BayanGroup / nutch-custom-search

65 stars 34 forks source link

Nutch 2.x support #41

Open tomchiverton opened 7 years ago

kaidul commented 7 years ago

hi, I've implemented Nutch 2.x version of this plugin and tested on my project. Can I send a pull request?

haidawyl commented 7 years ago

@kaidul Could you show me your code? I want Nutch 2.x version.

kaidul commented 7 years ago

@haidawyl Which functionality do you need? I wrote some plugins recently but didn't furnish enough to send the PR here. Let me knowwhich functionality do you need and I will send you the code personally.

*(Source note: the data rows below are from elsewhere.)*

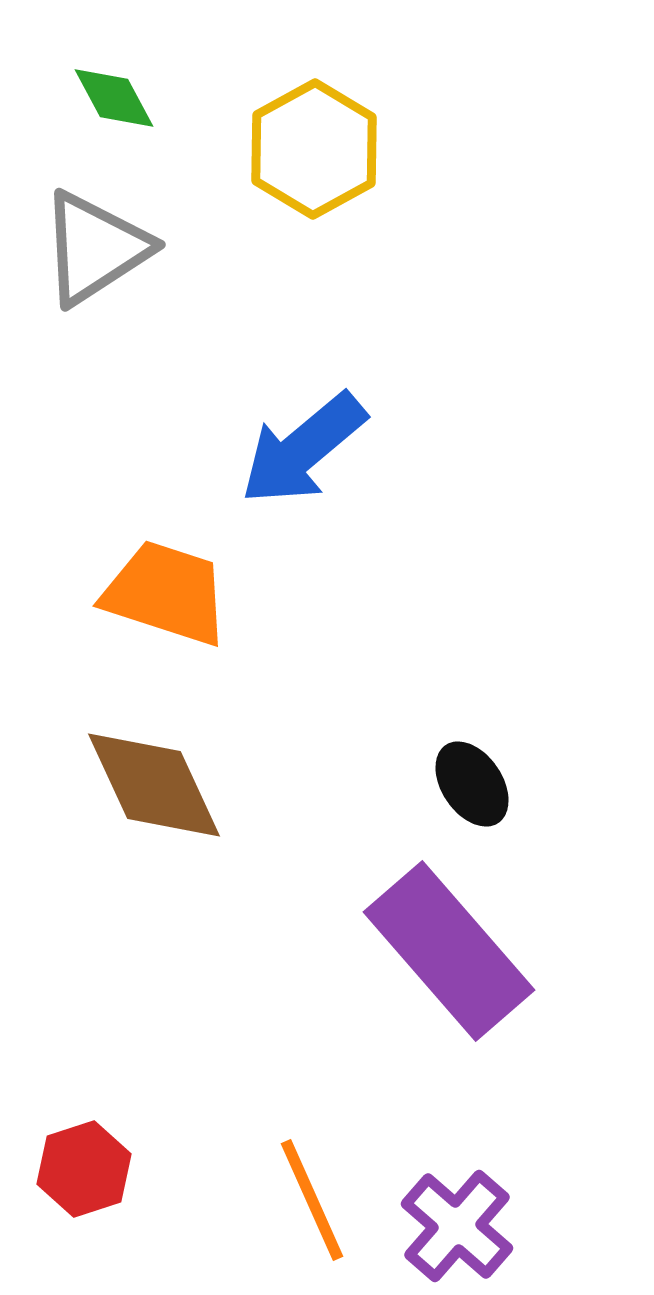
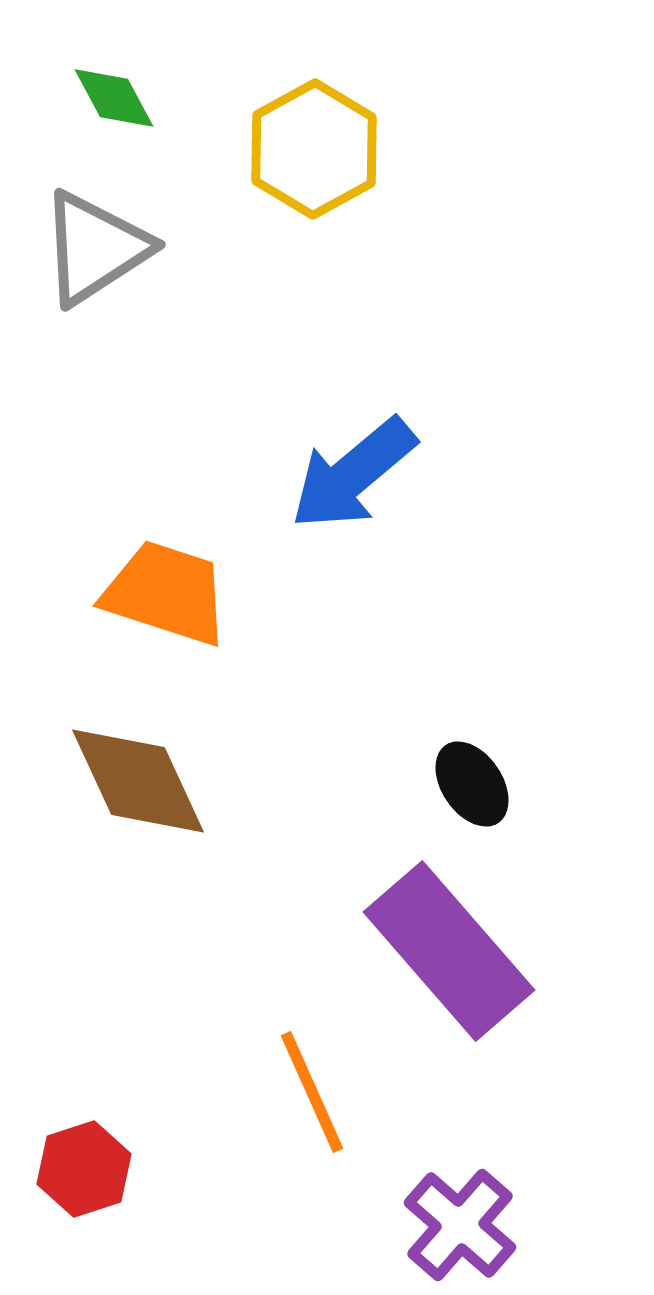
blue arrow: moved 50 px right, 25 px down
brown diamond: moved 16 px left, 4 px up
orange line: moved 108 px up
purple cross: moved 3 px right, 1 px up
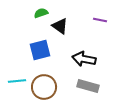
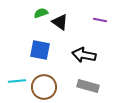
black triangle: moved 4 px up
blue square: rotated 25 degrees clockwise
black arrow: moved 4 px up
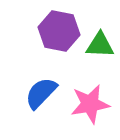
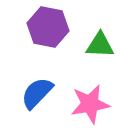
purple hexagon: moved 11 px left, 4 px up
blue semicircle: moved 4 px left
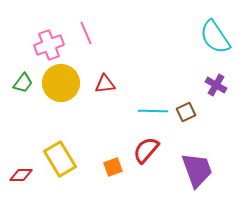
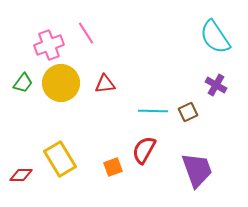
pink line: rotated 10 degrees counterclockwise
brown square: moved 2 px right
red semicircle: moved 2 px left; rotated 12 degrees counterclockwise
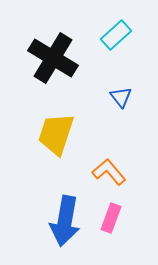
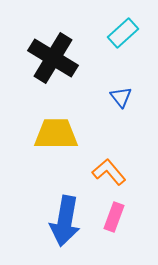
cyan rectangle: moved 7 px right, 2 px up
yellow trapezoid: rotated 72 degrees clockwise
pink rectangle: moved 3 px right, 1 px up
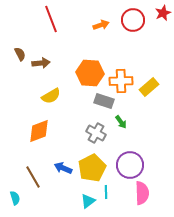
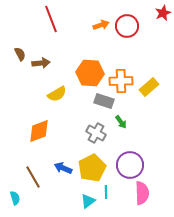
red circle: moved 6 px left, 6 px down
yellow semicircle: moved 6 px right, 2 px up
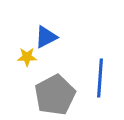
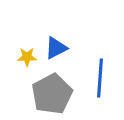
blue triangle: moved 10 px right, 11 px down
gray pentagon: moved 3 px left, 1 px up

haidawyl commented 7 years ago

@kaidul I can't find org.apache.nutch.parse.HtmlParseFilter in Nutch 2.x version.

haidawyl commented 7 years ago

@kaidul I hope all of them. When I change Nutch to 2.3.1, there are errors in ExtractorFetchSchedule.java, ExtractorIndexingFilter.java, ExtractorParseFilter.java, ExtractorParser.java, ExtractorScoringFilter.java, and OPICScoringFilter.java, I could not compile them.

kaidul commented 7 years ago

Yes, it isn't supposed to work that way for Nutch 2.x I meant what functionality do you require for your project as you're planning to use this plugin?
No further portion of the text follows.